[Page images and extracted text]

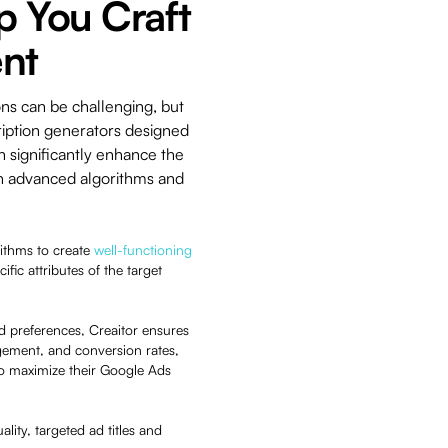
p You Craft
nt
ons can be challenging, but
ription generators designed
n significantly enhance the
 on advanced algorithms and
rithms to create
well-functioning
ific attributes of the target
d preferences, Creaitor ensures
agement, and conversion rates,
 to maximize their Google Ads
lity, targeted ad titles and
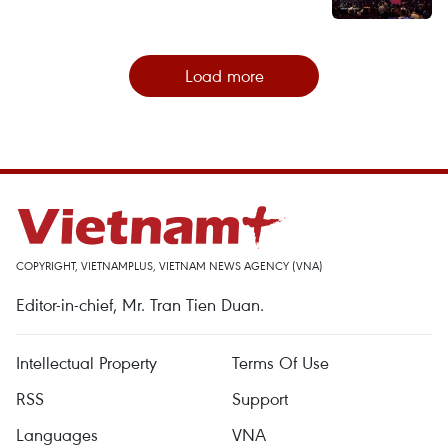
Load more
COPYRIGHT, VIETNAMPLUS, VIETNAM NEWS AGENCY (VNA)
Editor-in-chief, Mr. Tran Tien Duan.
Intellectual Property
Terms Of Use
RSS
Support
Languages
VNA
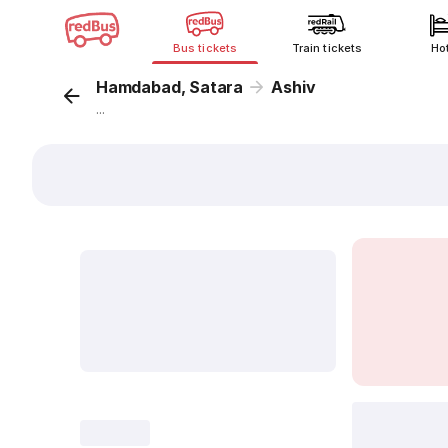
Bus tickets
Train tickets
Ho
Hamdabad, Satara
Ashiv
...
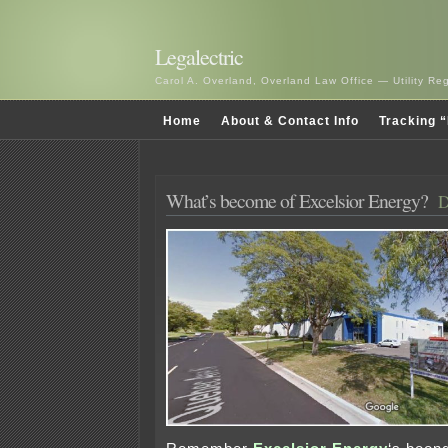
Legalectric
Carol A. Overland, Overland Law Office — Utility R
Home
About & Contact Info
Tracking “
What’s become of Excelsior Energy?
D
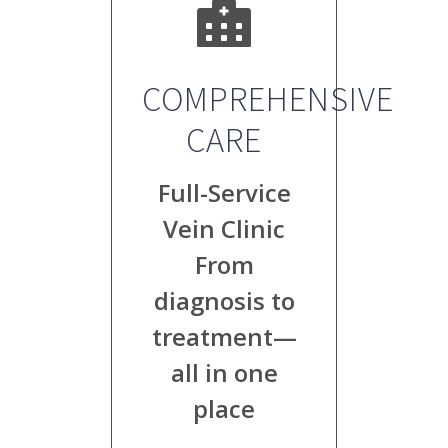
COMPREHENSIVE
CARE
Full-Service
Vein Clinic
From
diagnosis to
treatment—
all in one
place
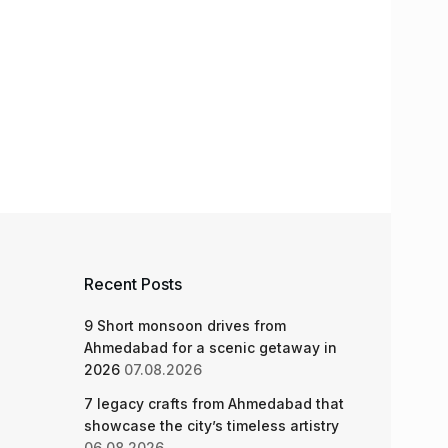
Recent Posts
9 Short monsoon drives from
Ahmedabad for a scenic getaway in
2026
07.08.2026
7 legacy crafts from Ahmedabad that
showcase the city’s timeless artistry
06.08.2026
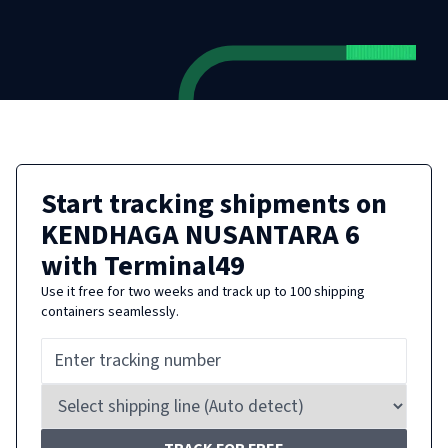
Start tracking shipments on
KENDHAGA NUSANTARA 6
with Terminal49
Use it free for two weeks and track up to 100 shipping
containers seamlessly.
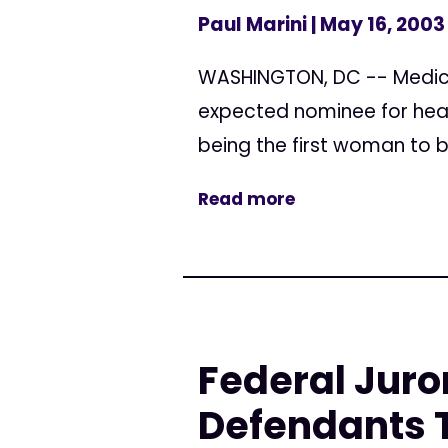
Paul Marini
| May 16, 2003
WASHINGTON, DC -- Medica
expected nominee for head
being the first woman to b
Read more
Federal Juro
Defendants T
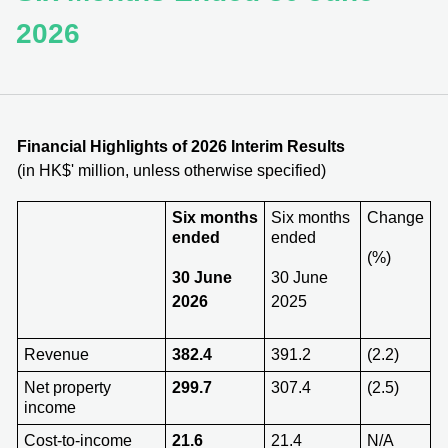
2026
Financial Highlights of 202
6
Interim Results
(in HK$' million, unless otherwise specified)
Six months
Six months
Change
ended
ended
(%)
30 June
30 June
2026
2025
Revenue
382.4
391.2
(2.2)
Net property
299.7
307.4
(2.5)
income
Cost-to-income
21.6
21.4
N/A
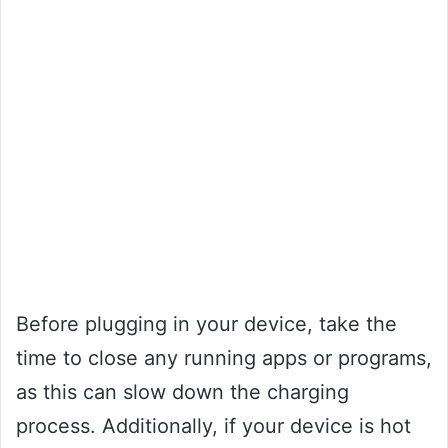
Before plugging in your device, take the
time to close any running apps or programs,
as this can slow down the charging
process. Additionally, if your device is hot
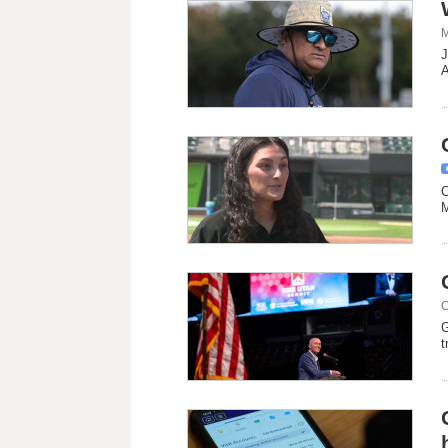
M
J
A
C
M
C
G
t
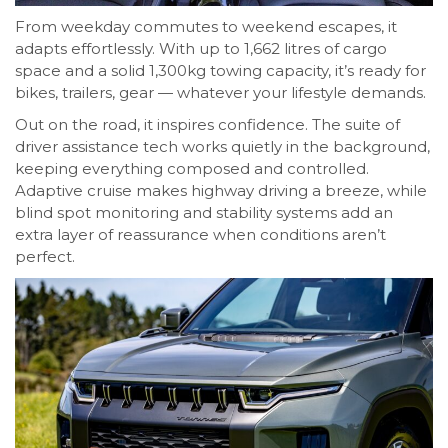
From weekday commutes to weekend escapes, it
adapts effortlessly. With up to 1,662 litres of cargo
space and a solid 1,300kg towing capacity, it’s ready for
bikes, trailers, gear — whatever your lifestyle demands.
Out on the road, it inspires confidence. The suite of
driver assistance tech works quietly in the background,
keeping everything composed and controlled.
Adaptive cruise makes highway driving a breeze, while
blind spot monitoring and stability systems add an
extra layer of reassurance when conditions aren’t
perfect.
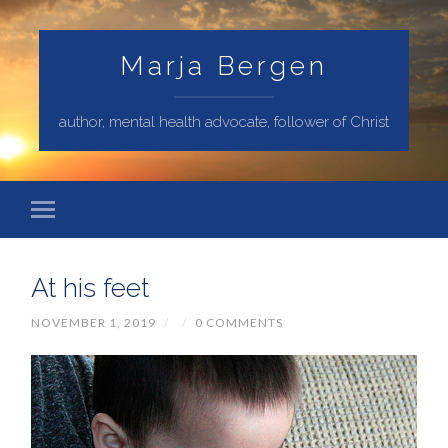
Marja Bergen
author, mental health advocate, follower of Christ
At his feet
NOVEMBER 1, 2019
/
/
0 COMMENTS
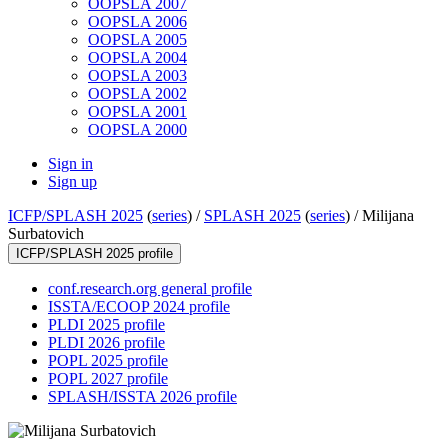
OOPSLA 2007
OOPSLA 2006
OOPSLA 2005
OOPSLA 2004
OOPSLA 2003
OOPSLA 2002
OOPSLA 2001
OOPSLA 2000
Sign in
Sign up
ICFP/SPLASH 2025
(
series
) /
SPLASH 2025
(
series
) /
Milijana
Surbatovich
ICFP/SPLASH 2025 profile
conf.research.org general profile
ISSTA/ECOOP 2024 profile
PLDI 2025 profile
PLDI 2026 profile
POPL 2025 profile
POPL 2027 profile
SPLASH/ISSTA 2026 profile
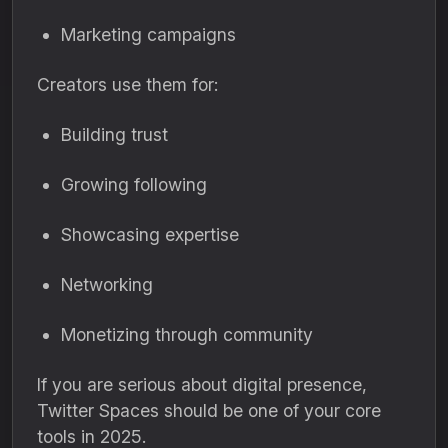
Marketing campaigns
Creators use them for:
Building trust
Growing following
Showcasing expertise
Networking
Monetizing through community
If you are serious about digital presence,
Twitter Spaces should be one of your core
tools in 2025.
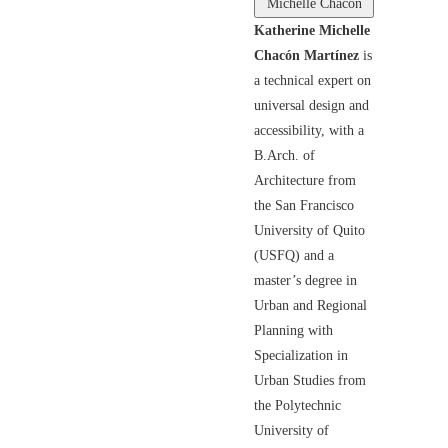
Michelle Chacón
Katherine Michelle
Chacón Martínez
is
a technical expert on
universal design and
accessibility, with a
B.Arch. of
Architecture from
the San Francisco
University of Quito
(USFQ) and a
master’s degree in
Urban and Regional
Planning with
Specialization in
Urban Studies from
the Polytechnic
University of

■ **Your goal**
Leaving the pictures out, reproduce the entries above exactly.

■ **Answer**
p You Craft
nt
ons can be challenging, but
ription generators designed
n significantly enhance the
 on advanced algorithms and
rithms to create
well-functioning
ific attributes of the target
d preferences, Creaitor ensures
agement, and conversion rates,
 to maximize their Google Ads
lity, targeted ad titles and
Load more
COPYRIGHT, VIETNAMPLUS, VIETNAM NEWS AGENCY (VNA)
Editor-in-chief, Mr. Tran Tien Duan.
Intellectual Property
Terms Of Use
RSS
Support
Languages
VNA
Bus tickets
Train tickets
Ho
Hamdabad, Satara
Ashiv
...
Legalectric
Carol A. Overland, Overland Law Office — Utility R
Home
About & Contact Info
Tracking “
What’s become of Excelsior Energy?
D
COMPREHENSIVE
CARE
Full-Service
Vein Clinic
From
diagnosis to
treatment—
all in one
place
Recent Posts
9 Short monsoon drives from
Ahmedabad for a scenic getaway in
2026
07.08.2026
7 legacy crafts from Ahmedabad that
showcase the city’s timeless artistry
06.08.2026
Start tracking shipments on
KENDHAGA NUSANTARA 6
with Terminal49
Use it free for two weeks and track up to 100 shipping
containers seamlessly.
Paul Marini
| May 16, 2003
WASHINGTON, DC -- Medica
expected nominee for head
being the first woman to b
Read more
Federal Juro
Defendants T
2026
Financial Highlights of 202
6
Interim Results
(in HK$' million, unless otherwise specified)
Six months
Six months
Change
ended
ended
(%)
30 June
30 June
2026
2025
Revenue
382.4
391.2
(2.2)
Net property
299.7
307.4
(2.5)
income
Cost-to-income
21.6
21.4
N/A
Before plugging in your device, take the
time to close any running apps or programs,
as this can slow down the charging
process. Additionally, if your device is hot
M
J
A
C
M
C
G
t
From weekday commutes to weekend escapes, it
adapts effortlessly. With up to 1,662 litres of cargo
space and a solid 1,300kg towing capacity, it’s ready for
bikes, trailers, gear — whatever your lifestyle demands.
Out on the road, it inspires confidence. The suite of
driver assistance tech works quietly in the background,
keeping everything composed and controlled.
Adaptive cruise makes highway driving a breeze, while
blind spot monitoring and stability systems add an
extra layer of reassurance when conditions aren’t
perfect.
Marja Bergen
author, mental health advocate, follower of Christ
At his feet
NOVEMBER 1, 2019
/
/
0 COMMENTS
OOPSLA 2007
OOPSLA 2006
OOPSLA 2005
OOPSLA 2004
OOPSLA 2003
OOPSLA 2002
OOPSLA 2001
OOPSLA 2000
Sign in
Sign up
ICFP/SPLASH 2025
(
series
) /
SPLASH 2025
(
series
) /
Milijana
Surbatovich
ICFP/SPLASH 2025 profile
conf.research.org general profile
ISSTA/ECOOP 2024 profile
PLDI 2025 profile
PLDI 2026 profile
POPL 2025 profile
POPL 2027 profile
SPLASH/ISSTA 2026 profile
Marketing campaigns
Creators use them for:
Building trust
Growing following
Showcasing expertise
Networking
Monetizing through community
If you are serious about digital presence,
Twitter Spaces should be one of your core
tools in 2025.
Michelle Chacón
Katherine Michelle
Chacón Martínez
is
a technical expert on
universal design and
accessibility, with a
B.Arch. of
Architecture from
the San Francisco
University of Quito
(USFQ) and a
master’s degree in
Urban and Regional
Planning with
Specialization in
Urban Studies from
the Polytechnic
University of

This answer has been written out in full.